Mrs. Patten, however, felt equal disapprobation, and had no reasons for suppressing it.
'Well,' she remarked, 'I've heared of no good from interfering with one's neighbours, poor or rich. And I hate the sight o' women going about trapesing from house to house in all weathers, wet or dry, and coming in with their petticoats dagged and their shoes all over mud. Janet wanted to join in the tracking, but I told her I'd have nobody tracking out o' my house; when I'm gone, she may do as she likes. I never dagged my petticoats in my life, and I've no opinion o' that sort o' religion.'
'No,' said Mr. Hackit, who was fond of soothing the acerbities of the feminine mind with a jocose compliment, 'you held your petticoats so high, to show your tight ankles: it isn't everybody as likes to show her ankles.'
This joke met with general acceptance, even from the snubbed Janet, whose ankles were only tight in the sense of looking extremely squeezed by her boots. But Janet seemed always to identify herself with her aunt's personality, holding her own under protest.

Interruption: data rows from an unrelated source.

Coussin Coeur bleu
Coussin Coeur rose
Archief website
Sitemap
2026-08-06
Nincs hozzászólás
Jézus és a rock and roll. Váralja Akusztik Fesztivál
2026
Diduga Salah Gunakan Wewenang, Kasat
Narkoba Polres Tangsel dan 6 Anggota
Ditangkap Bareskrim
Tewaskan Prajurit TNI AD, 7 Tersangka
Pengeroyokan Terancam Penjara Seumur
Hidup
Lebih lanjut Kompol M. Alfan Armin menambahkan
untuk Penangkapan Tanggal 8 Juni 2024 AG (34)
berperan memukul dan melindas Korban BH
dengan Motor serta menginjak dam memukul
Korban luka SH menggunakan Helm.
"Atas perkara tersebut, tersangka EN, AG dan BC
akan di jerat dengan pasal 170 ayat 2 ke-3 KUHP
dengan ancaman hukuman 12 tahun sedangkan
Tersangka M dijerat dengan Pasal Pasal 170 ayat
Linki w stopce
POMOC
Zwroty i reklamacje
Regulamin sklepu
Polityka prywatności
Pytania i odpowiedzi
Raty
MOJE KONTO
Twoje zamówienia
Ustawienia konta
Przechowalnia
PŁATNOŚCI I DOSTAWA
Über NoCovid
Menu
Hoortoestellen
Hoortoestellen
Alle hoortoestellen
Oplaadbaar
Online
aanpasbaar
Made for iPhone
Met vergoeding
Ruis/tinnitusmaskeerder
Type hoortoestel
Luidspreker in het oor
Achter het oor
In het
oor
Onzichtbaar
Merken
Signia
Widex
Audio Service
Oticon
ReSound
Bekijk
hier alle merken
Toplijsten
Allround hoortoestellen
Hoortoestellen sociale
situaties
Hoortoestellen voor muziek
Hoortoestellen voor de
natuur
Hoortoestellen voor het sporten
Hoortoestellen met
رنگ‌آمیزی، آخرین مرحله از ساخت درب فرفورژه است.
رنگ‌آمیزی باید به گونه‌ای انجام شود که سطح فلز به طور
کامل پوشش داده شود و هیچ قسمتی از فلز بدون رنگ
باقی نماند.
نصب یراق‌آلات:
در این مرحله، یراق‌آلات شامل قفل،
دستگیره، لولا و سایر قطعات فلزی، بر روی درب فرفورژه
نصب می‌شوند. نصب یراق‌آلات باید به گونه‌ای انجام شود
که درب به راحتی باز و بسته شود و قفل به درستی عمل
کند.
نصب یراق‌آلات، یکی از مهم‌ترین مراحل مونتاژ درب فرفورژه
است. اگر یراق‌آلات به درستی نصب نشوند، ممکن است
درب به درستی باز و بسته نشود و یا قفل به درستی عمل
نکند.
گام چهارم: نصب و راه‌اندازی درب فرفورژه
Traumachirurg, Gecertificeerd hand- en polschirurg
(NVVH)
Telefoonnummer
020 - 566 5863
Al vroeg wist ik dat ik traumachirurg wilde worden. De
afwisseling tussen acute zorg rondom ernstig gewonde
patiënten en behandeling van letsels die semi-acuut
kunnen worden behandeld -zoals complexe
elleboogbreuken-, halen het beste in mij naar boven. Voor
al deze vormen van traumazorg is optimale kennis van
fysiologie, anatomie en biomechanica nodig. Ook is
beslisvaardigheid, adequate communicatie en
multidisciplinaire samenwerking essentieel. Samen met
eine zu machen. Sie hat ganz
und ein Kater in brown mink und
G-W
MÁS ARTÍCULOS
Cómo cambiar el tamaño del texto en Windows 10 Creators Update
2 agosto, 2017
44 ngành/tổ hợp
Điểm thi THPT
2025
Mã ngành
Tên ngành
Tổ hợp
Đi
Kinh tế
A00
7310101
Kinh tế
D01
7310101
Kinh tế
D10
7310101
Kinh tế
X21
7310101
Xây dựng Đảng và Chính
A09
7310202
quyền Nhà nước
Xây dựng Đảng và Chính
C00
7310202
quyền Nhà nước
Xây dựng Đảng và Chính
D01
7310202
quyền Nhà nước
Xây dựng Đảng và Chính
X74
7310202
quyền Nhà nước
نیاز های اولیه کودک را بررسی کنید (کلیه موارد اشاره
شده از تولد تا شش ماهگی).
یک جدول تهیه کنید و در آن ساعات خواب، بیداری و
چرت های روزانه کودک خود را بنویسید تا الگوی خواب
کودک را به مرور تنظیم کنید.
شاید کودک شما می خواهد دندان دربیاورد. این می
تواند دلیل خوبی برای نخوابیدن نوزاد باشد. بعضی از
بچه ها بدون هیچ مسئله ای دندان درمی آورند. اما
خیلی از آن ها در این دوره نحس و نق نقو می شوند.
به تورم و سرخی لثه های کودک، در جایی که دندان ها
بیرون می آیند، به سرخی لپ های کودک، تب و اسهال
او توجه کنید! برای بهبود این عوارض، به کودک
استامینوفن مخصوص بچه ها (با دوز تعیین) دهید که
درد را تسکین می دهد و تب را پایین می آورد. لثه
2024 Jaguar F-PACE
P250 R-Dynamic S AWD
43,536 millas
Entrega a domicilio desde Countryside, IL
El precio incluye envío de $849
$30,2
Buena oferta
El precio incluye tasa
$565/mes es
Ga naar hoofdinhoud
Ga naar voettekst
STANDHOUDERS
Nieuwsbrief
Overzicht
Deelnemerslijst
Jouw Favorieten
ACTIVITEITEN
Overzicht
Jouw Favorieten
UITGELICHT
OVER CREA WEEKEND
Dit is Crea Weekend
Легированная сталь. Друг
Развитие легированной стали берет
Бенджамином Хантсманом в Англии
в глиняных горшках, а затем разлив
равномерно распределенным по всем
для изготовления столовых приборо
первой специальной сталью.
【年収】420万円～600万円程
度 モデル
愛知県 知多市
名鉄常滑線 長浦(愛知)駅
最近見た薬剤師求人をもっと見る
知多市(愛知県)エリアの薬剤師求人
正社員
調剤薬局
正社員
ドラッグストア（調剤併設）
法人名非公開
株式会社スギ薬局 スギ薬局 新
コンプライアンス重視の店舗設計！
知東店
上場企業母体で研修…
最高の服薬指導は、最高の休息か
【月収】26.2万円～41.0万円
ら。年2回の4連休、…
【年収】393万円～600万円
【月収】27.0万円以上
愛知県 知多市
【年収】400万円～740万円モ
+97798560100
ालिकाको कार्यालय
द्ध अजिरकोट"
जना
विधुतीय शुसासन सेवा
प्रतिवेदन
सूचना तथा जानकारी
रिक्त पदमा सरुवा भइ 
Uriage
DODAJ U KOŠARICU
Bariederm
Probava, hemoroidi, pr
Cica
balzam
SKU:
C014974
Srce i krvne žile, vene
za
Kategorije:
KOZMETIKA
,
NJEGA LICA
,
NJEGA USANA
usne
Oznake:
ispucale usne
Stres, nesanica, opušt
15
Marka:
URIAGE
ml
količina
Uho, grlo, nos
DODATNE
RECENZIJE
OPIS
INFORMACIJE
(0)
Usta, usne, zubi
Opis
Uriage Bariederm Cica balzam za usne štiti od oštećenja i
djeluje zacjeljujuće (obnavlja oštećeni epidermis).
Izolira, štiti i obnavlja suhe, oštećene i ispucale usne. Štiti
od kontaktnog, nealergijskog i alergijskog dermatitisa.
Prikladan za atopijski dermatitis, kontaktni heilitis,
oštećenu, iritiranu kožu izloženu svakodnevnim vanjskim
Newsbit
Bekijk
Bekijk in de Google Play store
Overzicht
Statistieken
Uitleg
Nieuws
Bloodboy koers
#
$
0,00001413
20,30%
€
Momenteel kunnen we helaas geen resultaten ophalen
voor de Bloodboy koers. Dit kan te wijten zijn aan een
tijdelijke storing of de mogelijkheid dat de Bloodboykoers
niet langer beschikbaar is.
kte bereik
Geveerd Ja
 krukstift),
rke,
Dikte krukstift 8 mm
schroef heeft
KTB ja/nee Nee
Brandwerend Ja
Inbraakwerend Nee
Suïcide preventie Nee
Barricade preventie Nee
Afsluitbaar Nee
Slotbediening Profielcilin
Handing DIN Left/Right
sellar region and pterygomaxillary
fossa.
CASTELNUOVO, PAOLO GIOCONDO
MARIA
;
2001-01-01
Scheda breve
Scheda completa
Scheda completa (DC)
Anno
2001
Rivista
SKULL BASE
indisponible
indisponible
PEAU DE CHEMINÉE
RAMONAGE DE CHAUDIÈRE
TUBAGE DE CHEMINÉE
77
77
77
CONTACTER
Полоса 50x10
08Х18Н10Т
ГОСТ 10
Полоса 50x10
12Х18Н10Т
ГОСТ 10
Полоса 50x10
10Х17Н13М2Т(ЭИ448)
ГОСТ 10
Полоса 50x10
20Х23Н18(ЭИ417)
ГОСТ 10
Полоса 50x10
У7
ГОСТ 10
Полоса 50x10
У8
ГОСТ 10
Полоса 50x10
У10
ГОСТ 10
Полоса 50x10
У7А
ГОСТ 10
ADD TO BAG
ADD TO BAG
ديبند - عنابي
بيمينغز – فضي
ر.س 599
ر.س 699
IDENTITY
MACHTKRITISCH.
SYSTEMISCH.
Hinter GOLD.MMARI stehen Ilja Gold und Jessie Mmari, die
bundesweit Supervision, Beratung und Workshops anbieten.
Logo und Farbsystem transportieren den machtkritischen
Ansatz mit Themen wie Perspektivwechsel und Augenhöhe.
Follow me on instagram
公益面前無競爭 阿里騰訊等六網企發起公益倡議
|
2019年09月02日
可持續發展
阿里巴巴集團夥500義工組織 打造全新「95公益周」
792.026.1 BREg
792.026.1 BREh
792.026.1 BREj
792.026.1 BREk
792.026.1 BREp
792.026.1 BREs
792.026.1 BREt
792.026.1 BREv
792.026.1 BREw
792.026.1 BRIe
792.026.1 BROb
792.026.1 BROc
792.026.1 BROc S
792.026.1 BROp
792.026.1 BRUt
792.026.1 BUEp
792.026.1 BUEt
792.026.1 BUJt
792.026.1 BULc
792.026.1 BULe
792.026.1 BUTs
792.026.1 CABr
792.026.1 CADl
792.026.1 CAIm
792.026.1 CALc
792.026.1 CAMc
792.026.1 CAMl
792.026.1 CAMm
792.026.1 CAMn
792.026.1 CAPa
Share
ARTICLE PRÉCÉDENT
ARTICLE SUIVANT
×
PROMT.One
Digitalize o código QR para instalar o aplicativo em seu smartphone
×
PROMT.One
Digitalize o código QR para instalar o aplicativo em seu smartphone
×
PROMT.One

Under cover of the general laughter the gentlemen replenished their glasses, Mr. Pilgrim attempting to give his the character of a stirrup-cup by observing that he 'must be going'. Miss Gibbs seized this opportunity of telling Mrs. Hackit that she suspected Betty, the dairymaid, of frying the best bacon for the shepherd, when he sat up with her to 'help brew'; whereupon Mrs. Hackit replied that she had always thought Betty false; and Mrs. Patten said there was no bacon stolen when she was able to manage. Mr. Hackit, who often complained that he 'never saw the like to women with their maids—he never had any trouble with his men', avoided listening to this discussion, by raising the question of vetches with Mr. Pilgrim. The stream of conversation had thus diverged: and no more was said about the Rev. Amos Barton, who is the main object of interest to us just now. So we may leave Cross Farm without waiting till Mrs. Hackit, resolutely donning her clogs and wrappings, renders it incumbent on Mr. Pilgrim also to fulfil his frequent threat of going.
Chapter 2
It was happy for the Rev. Amos Barton that he did not, like us, overhear the conversation recorded in the last chapter. Indeed, what mortal is there of us, who would find his satisfaction enhanced by an opportunity of comparing the picture he presents to himself of his own doings, with the picture they make on the mental retina of his neighbours? We are poor plants buoyed up by the air-vessels of our own conceit: alas for us, if we get a few pinches that empty us of that windy self-subsistence! The very capacity for good would go out of us. For, tell the most impassioned orator, suddenly, that his wig is awry, or his shirt-lap hanging out, and that he is tickling people by the oddity of his person, instead of thrilling them by the energy of his periods, and you would infallibly dry up the spring of his eloquence. That is a deep and wide saying, that no miracle can be wrought without faith—without the worker's faith in himself, as well as the recipient's faith in him. And the greater part of the worker's faith in himself is made up of the faith that others believe in him.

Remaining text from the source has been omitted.